Exercise directions: In the records below, find the line containing "reagrupado y fortalecido para respaldar a sus" and the line containing "Indianópolis". Give again exactly those lines and every line between them, omitting the pictures.

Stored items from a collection
++++++

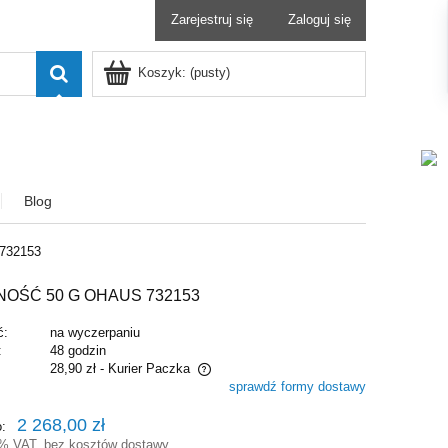
Zarejestruj się
Zaloguj się
Koszyk:
(pusty)
Blog
 732153
OŚĆ 50 G OHAUS 732153
ć:
na wyczerpaniu
:
48 godzin
28,90 zł
- Kurier Paczka
sprawdź formy dostawy
zawiera ewentualnych kosztów
2 268,00 zł
o:
3% VAT, bez kosztów dostawy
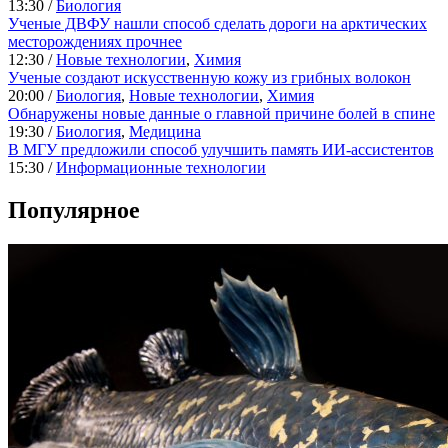
13:30 /
Биология
Ученые ДВФУ нашли способ сделать дороги на арктических
месторождениях прочнее
12:30 /
Новые технологии
,
Химия
Ученые создают искусственную кожу из грибных волокон
20:00 /
Биология
,
Новые технологии
,
Химия
Обнаружены новые данные о главной причине болей в спине
19:30 /
Биология
,
Медицина
В МГУ предложили способ улучшить память ИИ-ассистентов
15:30 /
Информационные технологии
Популярное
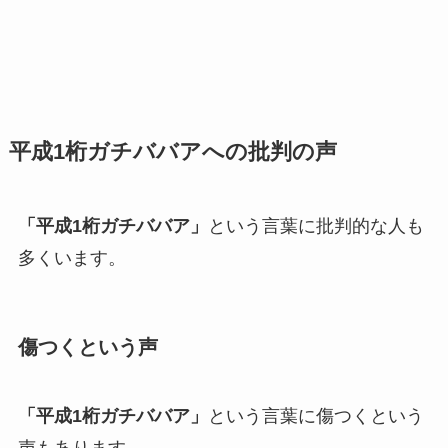
平成1桁ガチババアへの批判の声
「平成1桁ガチババア」
という言葉に批判的な人も
多くいます。
傷つくという声
「平成1桁ガチババア」
という言葉に傷つくという
声もあります。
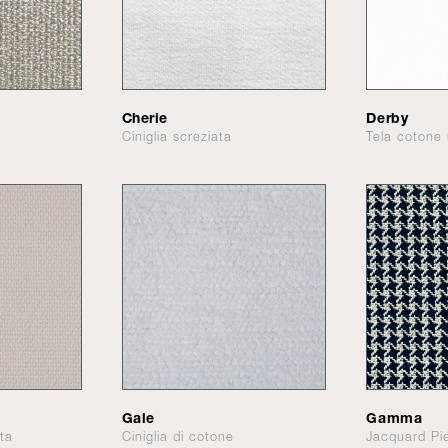
Cherie
Derby
Ciniglia screziata
Tela coton
Gale
Gamma
ata
Ciniglia di cotone
Jacquard Pi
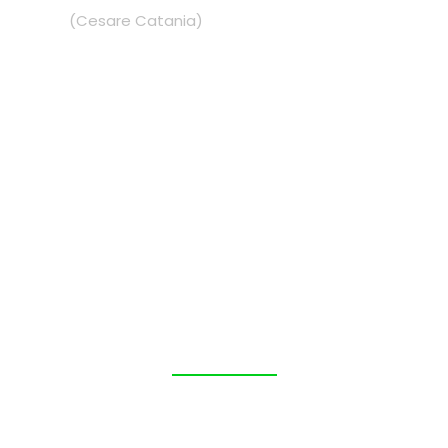
(Cesare Catania)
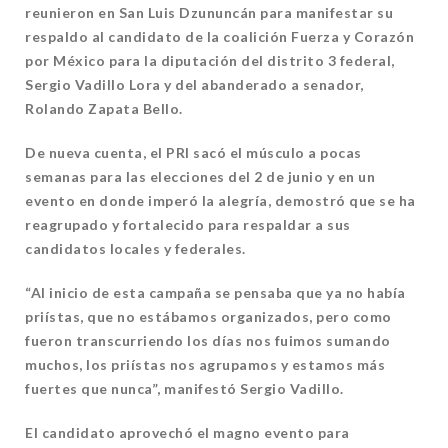
reunieron en San Luis Dzununcán para manifestar su
respaldo al candidato de la coalición Fuerza y Corazón
por México para la diputación del distrito 3 federal,
Sergio Vadillo Lora y del abanderado a senador,
Rolando Zapata Bello.
De nueva cuenta, el PRI sacó el músculo a pocas
semanas para las elecciones del 2 de junio y en un
evento en donde imperó la alegría, demostró que se ha
reagrupado y fortalecido para respaldar a sus
candidatos locales y federales.
“Al inicio de esta campaña se pensaba que ya no había
priístas, que no estábamos organizados, pero como
fueron transcurriendo los días nos fuimos sumando
muchos, los priístas nos agrupamos y estamos más
fuertes que nunca”, manifestó Sergio Vadillo.
El candidato aprovechó el magno evento para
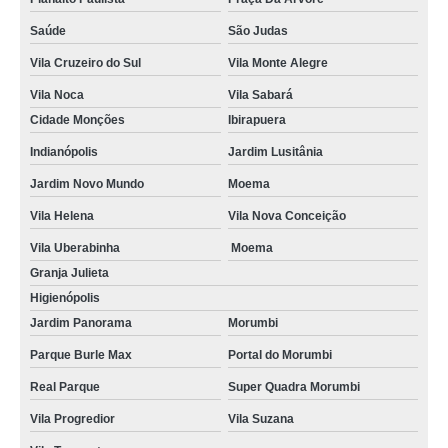
Saúde
São Judas
Vila Cruzeiro do Sul
Vila Monte Alegre
Vila Noca
Vila Sabará
Cidade Monções
Ibirapuera
Indianópolis
Jardim Lusitânia
Jardim Novo Mundo
Moema
Vila Helena
Vila Nova Conceição
Vila Uberabinha
Moema
Granja Julieta
Higienópolis
Jardim Panorama
Morumbi
Parque Burle Max
Portal do Morumbi
Real Parque
Super Quadra Morumbi
Vila Progredior
Vila Suzana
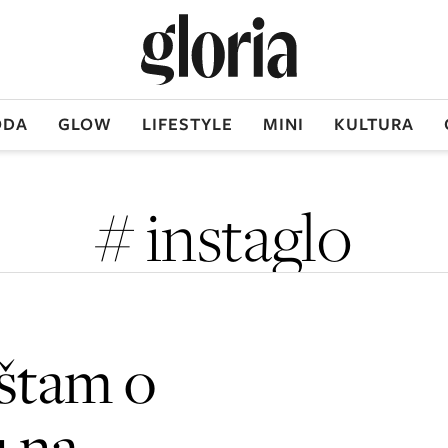
DA
GLOW
LIFESTYLE
MINI
KULTURA
# instaglo
aštam o
 na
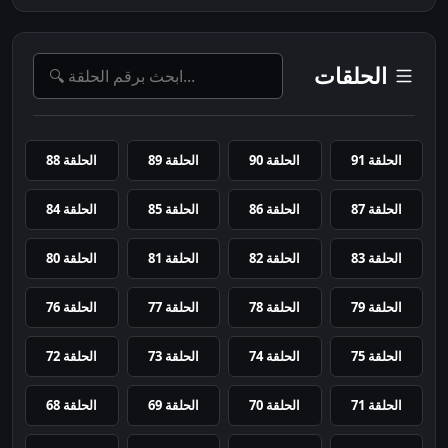
الحلقات
الحلقة 91
الحلقة 90
الحلقة 89
الحلقة 88
الحلقة 87
الحلقة 86
الحلقة 85
الحلقة 84
الحلقة 83
الحلقة 82
الحلقة 81
الحلقة 80
الحلقة 79
الحلقة 78
الحلقة 77
الحلقة 76
الحلقة 75
الحلقة 74
الحلقة 73
الحلقة 72
الحلقة 71
الحلقة 70
الحلقة 69
الحلقة 68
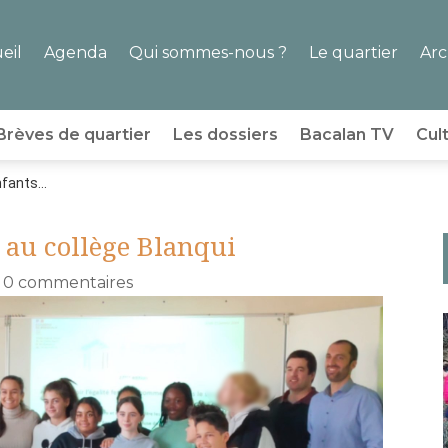
eil
Agenda
Qui sommes-nous ?
Le quartier
Arc
Brèves de quartier
Les dossiers
Bacalan TV
Cul
fants...
 au collège Blanqui
|
0 commentaires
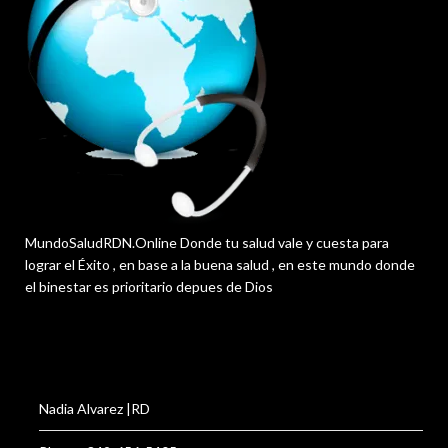
MundoSaludRDN.Online Donde tu salud vale y cuesta para
lograr el Éxito , en base a la buena salud , en este mundo donde
el binestar es prioritario depues de Dios
Nadia Alvarez |RD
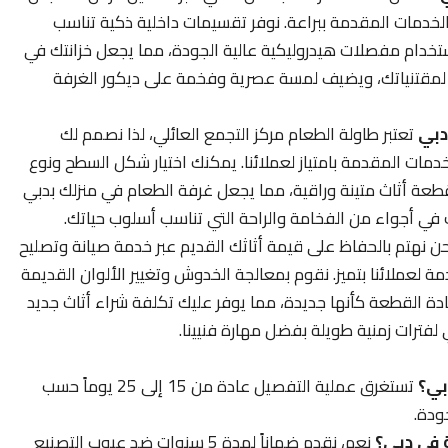
دمات المقدمة ببراعة. نوفر تقسيمات داخلية ذكية تناسب
باستخدام مفصلات هيدروليكية عالية الجودة، مما يجعل خزانتك في
ل لمقتنياتك، ويضيف لمسة عصرية وفخمة على ديكور الغرفة
دبي
تعتبر طاولة الطعام مركز التجمع العائلي، لذا نصمم لك
ات المقدمة بامتياز لعملائنا. يمكنك اختيار شكل السطح ونوع
 قطعة أثاث متينة وراقية، مما يجعل غرفة الطعام في منزلك بدبي
ت في أجواء من الفخامة والراحة التي تناسب أسلوب حياتك.
ن نهتم بالحفاظ على قيمة أثاثك القديم عبر خدمة صيانة وتصليح
لعملائنا بتميز. نقوم بمعالجة الخدوش وتغيير الألوان القديمة
إعادة القطعة كأنها جديدة، مما يوفر عليك تكلفة شراء أثاث جديد
لفترات زمنية طويلة بفضل مهارة فنيينا.
بي؟
تستغرق عملية التفصيل عادة من 15 إلى 25 يوماً حسب
ودة.
 في دبي؟
نعم، نقدم ضماناً لمدة 5 سنوات ضد عيوب التصنيع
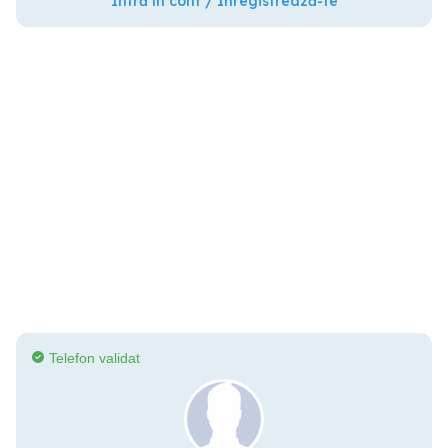
Intră în cont / Înregistrează-te
Telefon validat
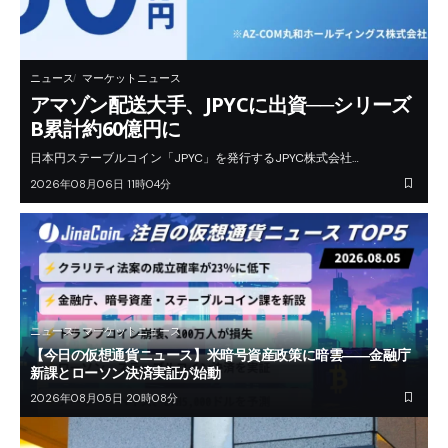
ニュース
マーケットニュース
アマゾン配送大手、JPYCに出資──シリーズ
B累計約60億円に
日本円ステーブルコイン「JPYC」を発行するJPYC株式会社…
2026年08月06日 11時04分
ニュース
マーケットニュース
【今日の仮想通貨ニュース】米暗号資産政策に暗雲――金融庁
新課とローソン決済実証が始動
2026年08月05日 20時08分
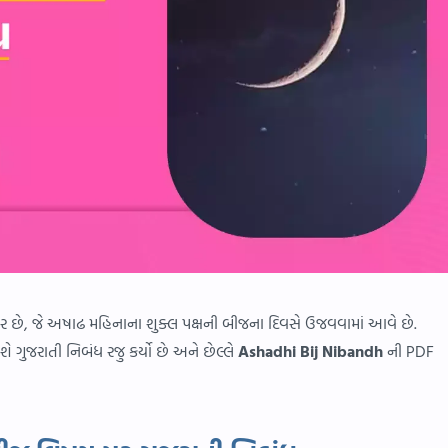
ેવાર છે, જે અષાઢ મહિનાના શુક્લ પક્ષની બીજના દિવસે ઉજવવામાં આવે છે.
શે ગુજરાતી નિબંધ રજુ કર્યો છે અને છેલ્લે
Ashadhi Bij Nibandh
ની PDF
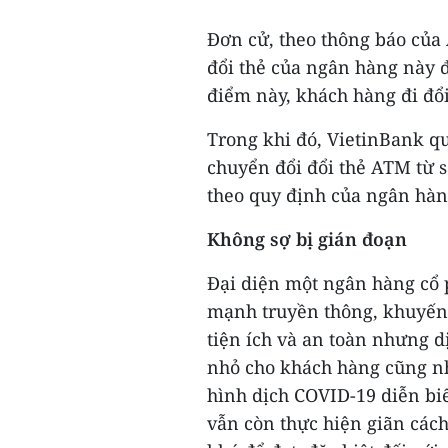
Đơn cử, theo thông báo của
đổi thẻ của ngân hàng này đ
điểm này, khách hàng đi đổi
Trong khi đó, VietinBank q
chuyển đổi đổi thẻ ATM từ sa
theo quy định của ngân hàn
Không sợ bị gián đoạn
Đại diện một ngân hàng cổ 
mạnh truyền thông, khuyến 
tiện ích và an toàn nhưng 
nhỏ cho khách hàng cũng nh
hình dịch COVID-19 diễn bi
vẫn còn thực hiện giãn cách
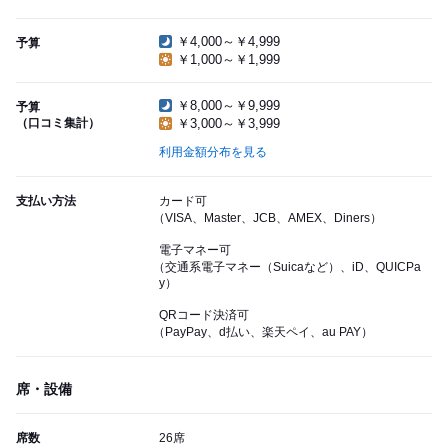
￥4,000～￥4,999
予算
￥1,000～￥1,999
￥8,000～￥9,999
予算
（口コミ集計）
￥3,000～￥3,999
利用金額分布を見る
支払い方法
カード可
（VISA、Master、JCB、AMEX、Diners）
電子マネー可
（交通系電子マネー（Suicaなど）、iD、QUICPa
y）
QRコード決済可
（PayPay、d払い、楽天ペイ、au PAY）
席・設備
席数
26席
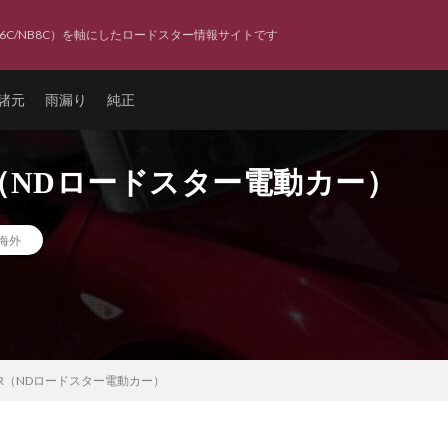
6C/NB8C）を軸にしたロードスター情報サイトです
諸元
雨漏り
純正
TER（NDロードスター電動カー）
海外
DSTER（NDロードスター電動カー）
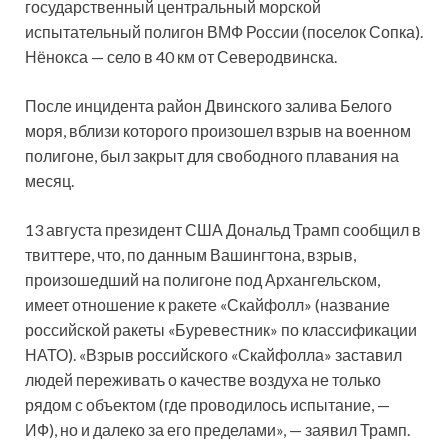
государственный центральный морской
испытательный полигон ВМФ России (поселок Сопка).
Нёнокса — село в 40 км от Северодвинска.
После инцидента район Двинского залива Белого
моря, вблизи которого произошел взрыв на военном
полигоне, был закрыт для свободного плавания на
месяц.
13 августа президент США Дональд Трамп сообщил в
твиттере, что, по данным Вашингтона, взрыв,
произошедший на полигоне под Архангельском,
имеет отношение к ракете «Скайфолл» (название
российской ракеты «Буревестник» по классификации
НАТО). «Взрыв российского «Скайфолла» заставил
людей переживать о качестве воздуха не только
рядом с объектом (где проводилось испытание, —
ИФ), но и далеко за его пределами», — заявил Трамп.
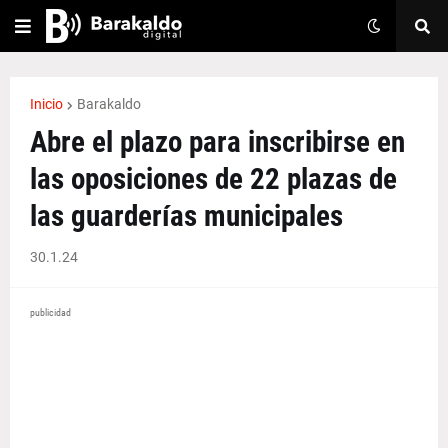
Inicio
Barakaldo
Abre el plazo para inscribirse en
las oposiciones de 22 plazas de
las guarderías municipales
30.1.24
publicidad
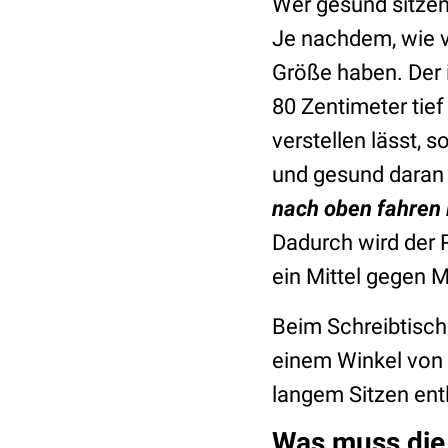
Wer gesund sitzen
Je nachdem, wie vi
Größe haben. Der i
80 Zentimeter tief
verstellen lässt,
und gesund daran 
nach oben fahren 
Dadurch wird der 
ein Mittel gegen 
Beim Schreibtischs
einem Winkel von 
langem Sitzen entl
Was muss die 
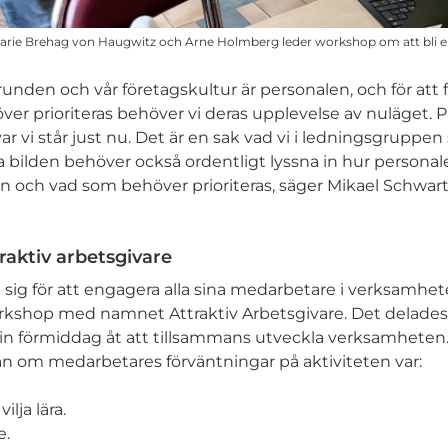
Marie Brehag von Haugwitz och Arne Holmberg leder workshop om att bli e
unden och vår företagskultur är personalen, och för att f
r prioriteras behöver vi deras upplevelse av nuläget. På 
ar vi står just nu. Det är en sak vad vi i ledningsgruppen
la bilden behöver också ordentligt lyssna in hur personal
en och vad som behöver prioriteras, säger Mikael Schwar
raktiv arbetsgivare
ig för att engagera alla sina medarbetare i verksamheten
orkshop med namnet Attraktiv Arbetsgivare. Det delades i
in förmiddag åt att tillsammans utveckla verksamheten.
n om medarbetares förväntningar på aktiviteten var:
ilja lära.
e.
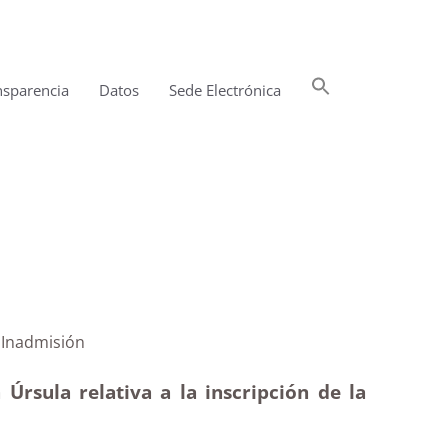
Buscar:
nsparencia
Datos
Sede Electrónica
Botón de búsqueda
iudadanas |Inadmisión
rsula relativa a la inscripción de la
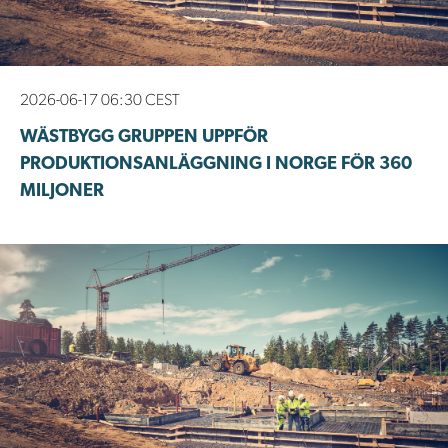
2026-06-17 06:30 CEST
WÄSTBYGG GRUPPEN UPPFÖR
PRODUKTIONSANLÄGGNING I NORGE FÖR 360
MILJONER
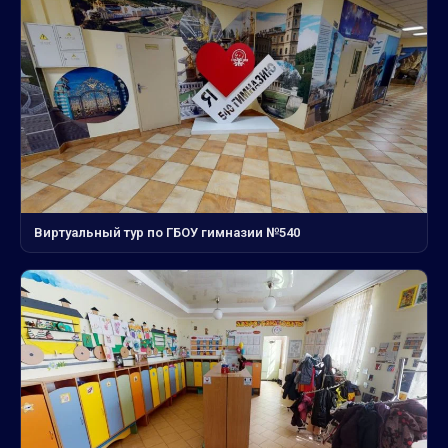
Виртуальный тур по ГБОУ гимназии №540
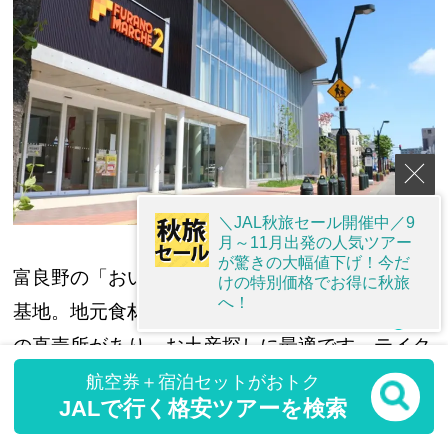
＼JAL秋旅セール開催中／9
月～11月出発の人気ツアー
が驚きの大幅値下げ！今だ
富良野の「おいしいもの」がすべて揃う食の発信
けの特別価格でお得に秋旅
へ！
基地。地元食材を使ったスイーツやパン、農産物
の直売所があり、お土産探しに最適です。テイク
アウトグルメも充実しているので、富良野産メロ
航空券＋宿泊セットがおトク
JALで行く格安ツアーを検索
ンやチーズを使った軽食を買って、ドライブのお
供にするのもおすすめです。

++++++

Answer area:
reagrupado y fortalecido para respaldar a sus
candidatos locales y federales.
“Al inicio de esta campaña se pensaba que ya no había
priístas, que no estábamos organizados, pero como
fueron transcurriendo los días nos fuimos sumando
muchos, los priístas nos agrupamos y estamos más
fuertes que nunca”, manifestó Sergio Vadillo.
El candidato aprovechó el magno evento para
Saúde
São Judas
Vila Cruzeiro do Sul
Vila Monte Alegre
Vila Noca
Vila Sabará
Cidade Monções
Ibirapuera
Indianópolis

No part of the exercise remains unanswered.